● Data for this exercise
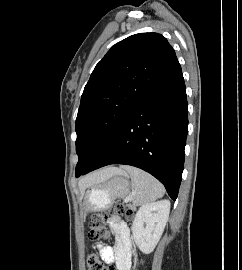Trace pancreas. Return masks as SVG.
I'll use <instances>...</instances> for the list:
<instances>
[{"instance_id": "1", "label": "pancreas", "mask_w": 242, "mask_h": 270, "mask_svg": "<svg viewBox=\"0 0 242 270\" xmlns=\"http://www.w3.org/2000/svg\"><path fill=\"white\" fill-rule=\"evenodd\" d=\"M129 208L132 209V210L135 209V207L133 205H129Z\"/></svg>"}]
</instances>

● Assigned task
Which lines of the data contain the word "instances"? Copy each one.

● Answer area
I'll use <instances>...</instances> for the list:
<instances>
</instances>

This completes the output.